### EXERCISE
Below are records to repeat exactly; do not include any pictures.

### Collected data
──────────
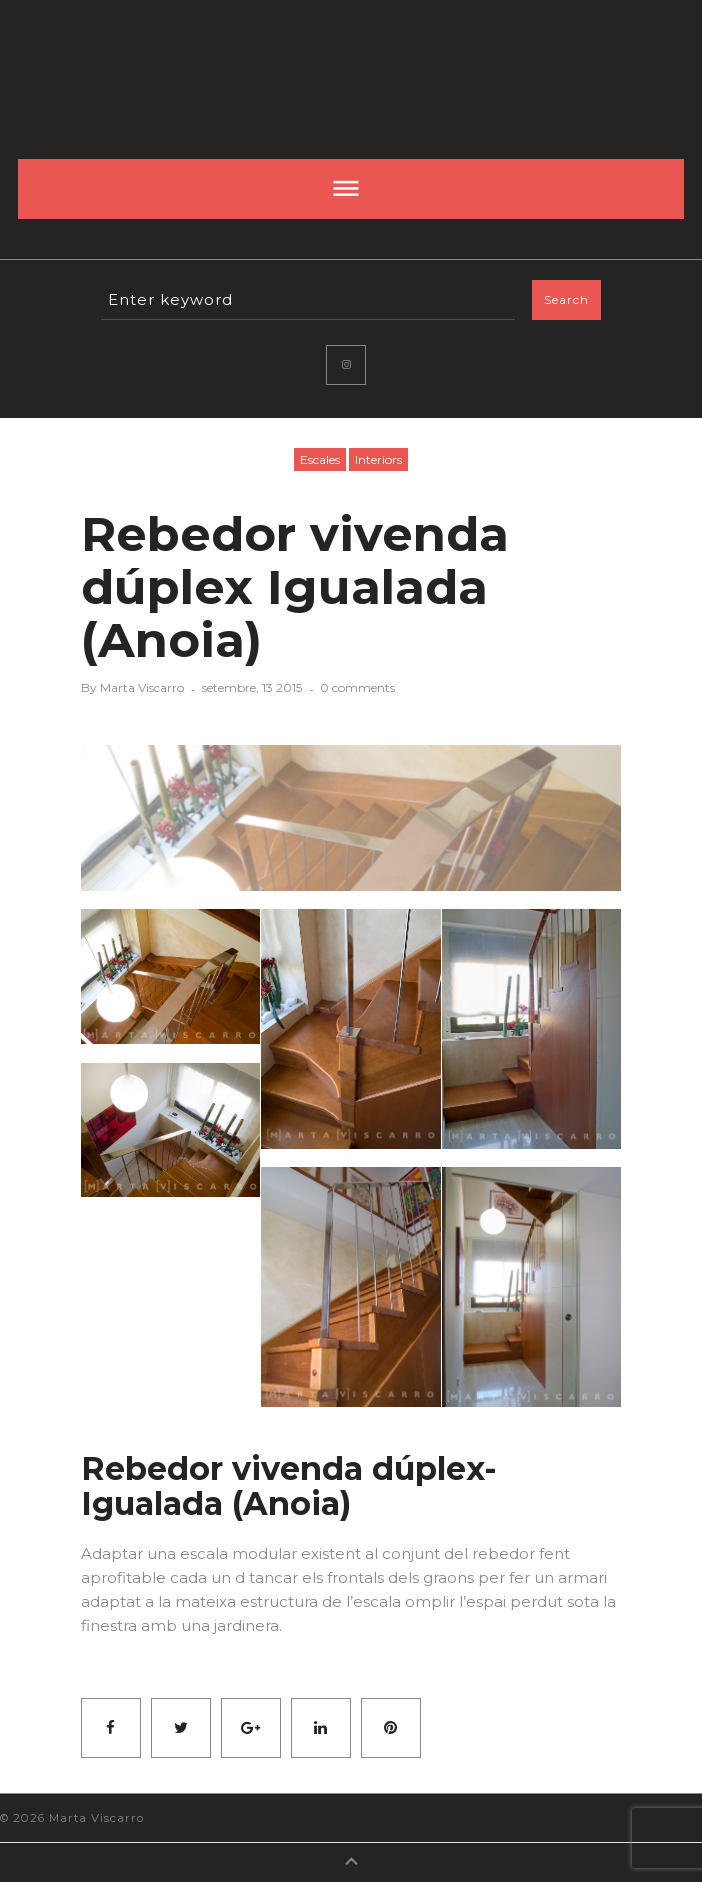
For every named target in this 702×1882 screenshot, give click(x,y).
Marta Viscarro (142, 687)
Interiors (378, 459)
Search (566, 299)
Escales (320, 459)
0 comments (357, 687)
──────────
### RESPONSE BOX
For every named target in this 702×1882 screenshot, give click(x,y).
Marta Viscarro (142, 687)
Interiors (378, 459)
Search (566, 299)
Escales (320, 459)
0 comments (357, 687)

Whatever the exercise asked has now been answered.